In other words, everything is superheroes nowadays not just because people pay to watch IP, but because writers then get to have their heroes fight imaginary supervillains instead of real-world problems, which come with ideological blowback. Did you really think there are producers willing to front $100mm to make a movie about Gaza, inflation, illegal migrants, Trump, covid, BLM, metoo, or climate change? OK, maybe Don't Look Up is a weak example, but it's still just an allegory. Make a $100mm sequel that explicitly has a team of plucky heroes go blow up the HQ of an oil major and poison those bloated cows and fat farmers in Nebraska and I'll eat my hat.
Even if movies are primarily entertainment, I think most people derive significant utility from the belief that they can learn from them. It's nifty to be exposed to military jargon and special ops tactics, or detectives picking up psychological clues, or a fictional couple sorting out conflicts that can serve as a blueprint for how we navigate our own romance. Except ideological blowback has emptied this utility bucket for films that cannot risk turning off "either side" to recuperate their ridiculous budgets--sorry, you won't actually learn anything about Russia's actual red line when it comes to NATO expansion or China's red line when it comes to Taiwanese independence in Avengers 5 or Top Gun 3. And don't count on Spider-Man 4 to explore "anti-Asian hate" or school choice in NYC, or Captain America 4 to beat up the national debt. If there is ever to be a climactic scene in a new major picture where the hero kills the militants hiding behind civilian human shields, I can be absolutely certain that a) the militants won't be ambiguously underage, b) the civilian won't be portrayed as possibly supportive of the militant cause, c) the hero will have her (or their) cake and eat it too, and manages to defeat the baddies without accepting any collateral damage, because movie writers don't ever humor trolley problems.

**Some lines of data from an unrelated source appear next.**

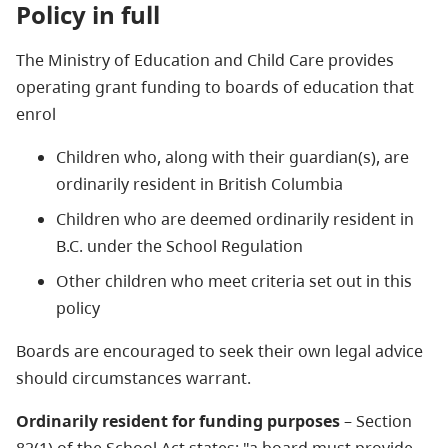
Policy in full
The Ministry of Education and Child Care provides
operating grant funding to boards of education that
enrol
Children who, along with their guardian(s), are
ordinarily resident in British Columbia
Children who are deemed ordinarily resident in
B.C. under the School Regulation
Other children who meet criteria set out in this
policy
Boards are encouraged to seek their own legal advice
should circumstances warrant.
Ordinarily resident for funding purposes
– Section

As I noted at the start, don't hate the player, hate the game. No movie writer will be able to sell a script depicting a truly realistically powerful antagonist who's not a fanatical space Nazi because the culture war has made it impossible for moviegoers to be actually terrified while watching an expensively produced drama, because anything that's ever actually kept anyone up at night--Gaza, inflation, illegal migrants, Trump, covid, BLM, metoo, or climate change--is completely commercially taboo once the budget exceeds $100mm.

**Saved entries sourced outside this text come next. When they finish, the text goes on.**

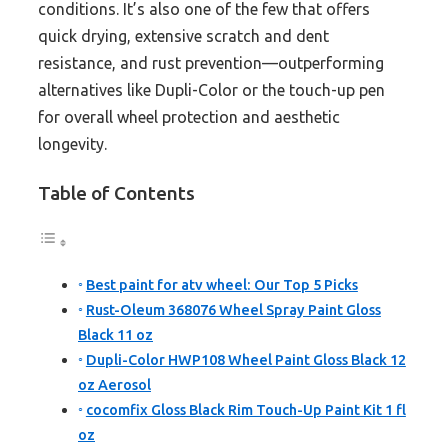
conditions. It’s also one of the few that offers
quick drying, extensive scratch and dent
resistance, and rust prevention—outperforming
alternatives like Dupli-Color or the touch-up pen
for overall wheel protection and aesthetic
longevity.
Table of Contents
Best paint for atv wheel: Our Top 5 Picks
Rust-Oleum 368076 Wheel Spray Paint Gloss
Black 11 oz
Dupli-Color HWP108 Wheel Paint Gloss Black 12
oz Aerosol
cocomfix Gloss Black Rim Touch-Up Paint Kit 1 fl
oz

Then doubt crept in. In case I'm just as full of shit, I thought, what if an eccentric billionaire gave me $100mm to shoot a movie? What's the scariest yet logically coherent and real-life-plausible premise I can think of? A quick and dirty answer--a shadowy and nominally decentralized crypto organization becomes the fourth branch of U.S. government when it methodically incentivizes low level violence/terror against ideological enemies, thus ushering in massive, visible change on the ground.
Depending on which party is in power in the US, this group can be far left or far right; but seeing most institutions are captured by the left regardless of electoral outcomes, this movie probably works better if it featured a far right terror group. Ergo, the group recognizes the strange phenomenon of climate change protesters seemingly only blocking roads in first world countries within sight of police protection rather than lie down in neighborhoods belonging to street gangs or drug cartels. It thus decides to impose a real cost on the previously free virtue signaling. The next time pro-Palestine students and faculty camp out at an Ivy League lawn, it issues a crypto fatwa and bounty. An impressionable young man with low inhibition who didn't need much excuse to commit violence executes a drive by shooting. Then the group releases the name, photo, and middle school address of a child of a university president who's too tolerant of the encampments. Ben & Jerry founders speak out again? Fatwa, and some crazy adherent drives a truck into an ice cream store. Do this a few times, and even if few people actually die, all of a sudden, there is a ton of pressure on the encampments to get shut down if only "for the students' own safety," and maybe the ice cream's X account goes dark "for the staff's own safety."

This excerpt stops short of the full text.